[Page-level text extractions]

※

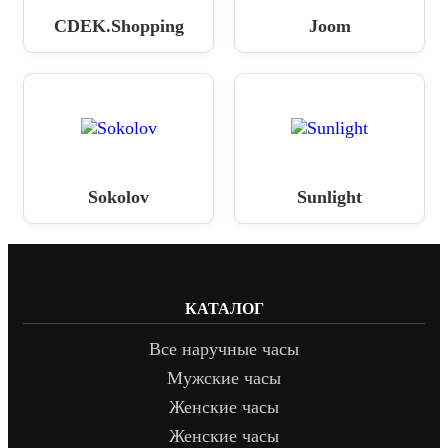
CDEK.Shopping
Joom
Sokolov
Sunlight
КАТАЛОГ
Все наручные часы
Мужские часы
Женские часы
Женские часы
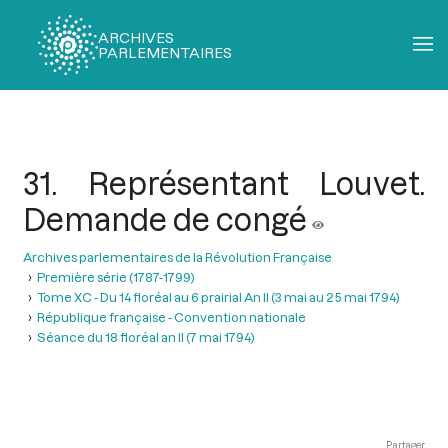
ARCHIVES
PARLEMENTAIRES
Fil
d'Ariane
31. Représentant Louvet.
Demande de congé
Archives parlementaires de la Révolution Française
Première série (1787-1799)
Tome XC - Du 14 floréal au 6 prairial An II (3 mai au 25 mai 1794)
République française - Convention nationale
Séance du 18 floréal an II (7 mai 1794)
Partager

※

_Description of the task_: Show every line above in which the word "floréal" occurs.

_Your solution_:
Tome XC - Du 14 floréal au 6 prairial An II (3 mai au 25 mai 1794)
Séance du 18 floréal an II (7 mai 1794)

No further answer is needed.